I agreed, hands down. I was also struck for a moment as I pondered her statement about how powerful words are and can be, how I had written a few months ago about my war with words and how damaging or destructive they can be. In this moment though, I realized with the certainty of the example she had just provided, how wonderfully constructive and how powerful in a positive way they can be also.
My dear friend had used her words to advocate and to prove what she needed to. She hadn’t demeaned anyone or degraded them in pleading the case of her loved one, but she had used the necessary words in such a way to express her feelings and how important it was that the situation be investigated properly.
Words are powerful. They can build up and they can tear down. They can prove and they can disprove. Words can lead to belief or disbelief depending on how they are used. They can lead to anger or love. They can allow us to forgive or they can permit us to continue to struggle with our pain.
My friend’s situation also led me to thinking about my own life and the issues therein which I have been struggling with and the peace which I am seeking with them. I realized too that we all need to advocate for ourselves using our words when it is necessary to stand up for or defend what we believe in. We also need to use our words to adequately and clearly explain our thoughts and feelings so that they are properly understood by others, especially when we are hurting or in emotional pain.
Last week I mentioned how therapeutic writing often is for me. Writing has gotten me through some tougher moments in my life, has led me to realize that I need to focus on the positive, and that no matter how hard things can get, there are always blessings and strengths which will see me through.

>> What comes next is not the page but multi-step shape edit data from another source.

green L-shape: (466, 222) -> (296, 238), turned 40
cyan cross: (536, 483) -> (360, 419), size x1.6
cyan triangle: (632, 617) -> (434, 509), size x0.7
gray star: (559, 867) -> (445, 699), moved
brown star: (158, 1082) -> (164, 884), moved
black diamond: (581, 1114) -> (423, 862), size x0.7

Writing is about using words to explain our thoughts. (The sweet thing about writing is we can also choose our words more carefully and accurately; there is always the backspace or delete button when things don’t “sound” quite right.) I often prefer written correspondence to verbal in regards to delicate manners especially, as I can select my words with more care and precision, rather than stumbling over the words which sometimes don’t come quickly enough into my brain and elegantly out of my mouth.

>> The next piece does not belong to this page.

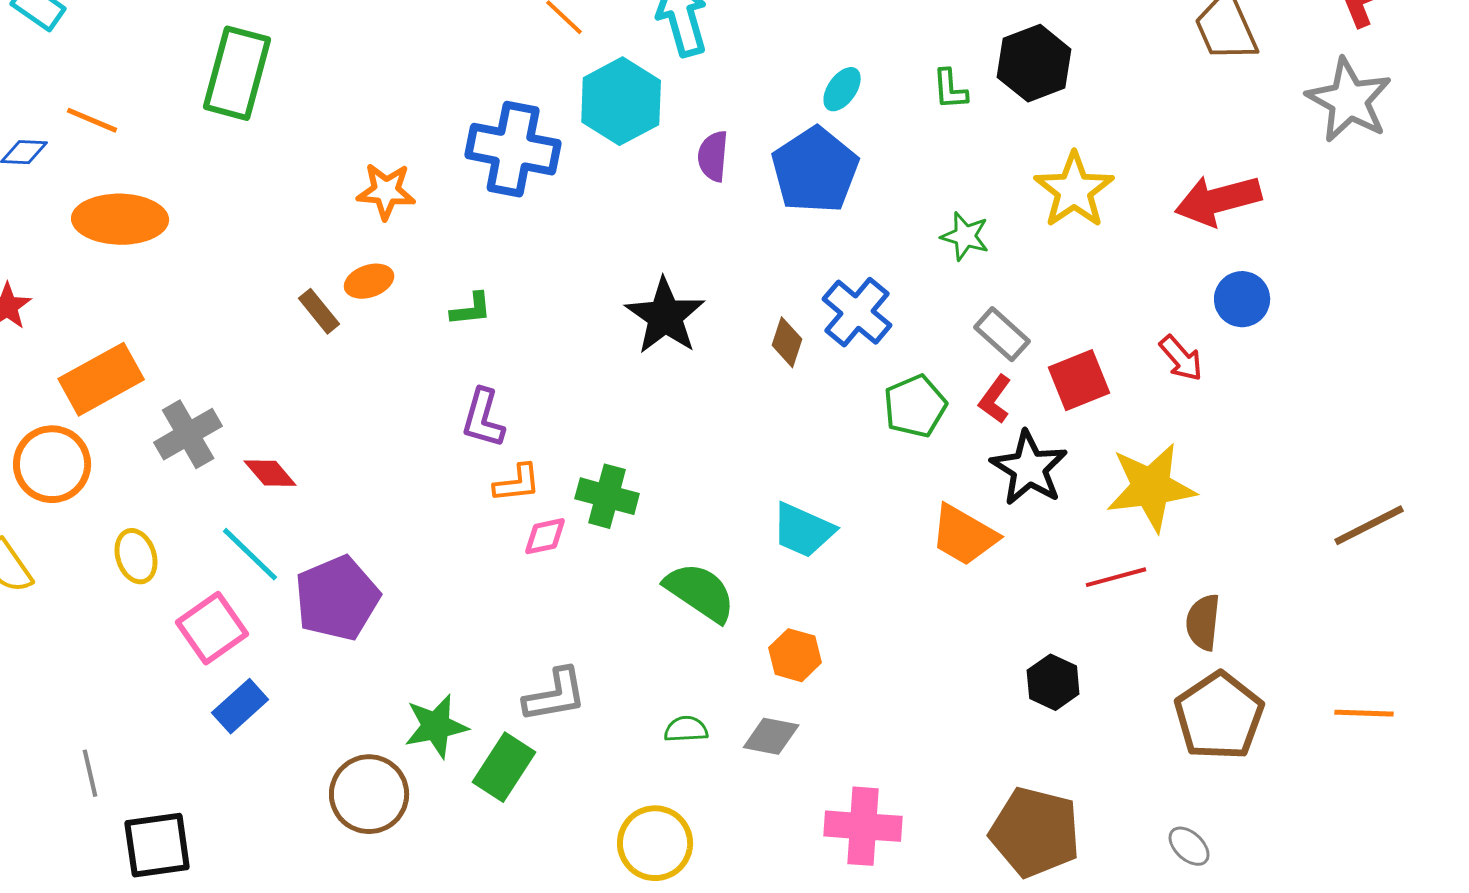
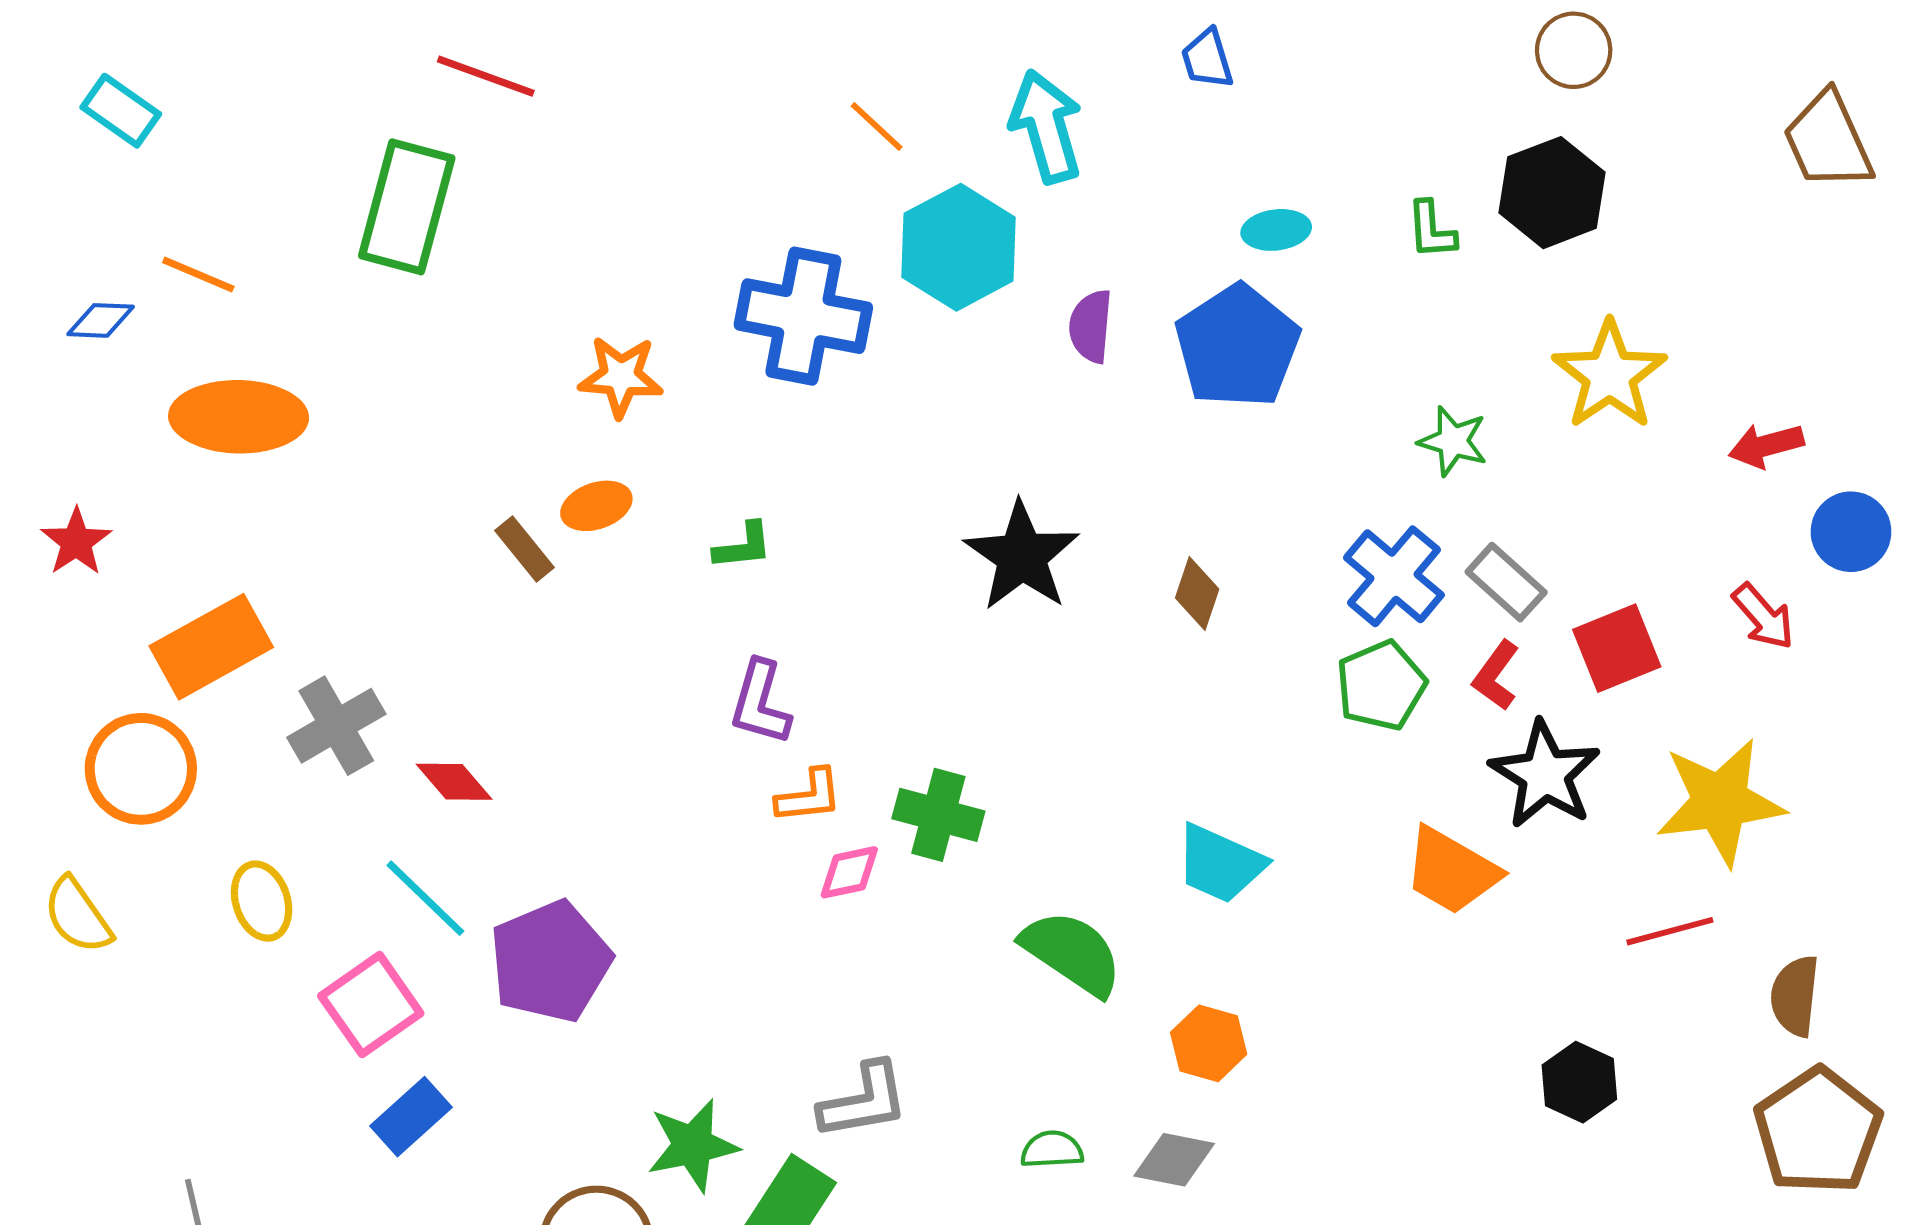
cyan ellipse: (842, 89) -> (1276, 230), turned 48
red arrow: (1218, 200) -> (1766, 445), moved, size x0.6
blue cross: (857, 312) -> (1394, 576), moved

When we use our words to say, “This is how I feel. This is what I think,” we are essentially empowering ourselves. We are allowing ourselves the permission to say, “Hey, I’m important enough for this to matter”. Words can give us confidence and assertion to say what we think and feel is going on.
Sometimes we can get it wrong though. We can think one thing, when something entirely different is the reality. We can erect immense walls of hurt feelings that no one could ever climb, especially when we coat them with an icy glaze.
We can use our words in all the right ways and still get it all wrong.
But there is still peace in being wrong. Our words can lead us to finally facing what it is that is troubling us most. Those words can lead us to realizing that while we believed things to be one way, they aren’t necessarily that way at all. Using our words can lead us to putting an end to practicing our pain, to forgiving those who have hurt us, and to embarking on the path to peace.
Words can reopen doors which we once thought were shutting for good. Words can thaw the icy film.
Words can heal when we are just willing to use them and to hear them in return.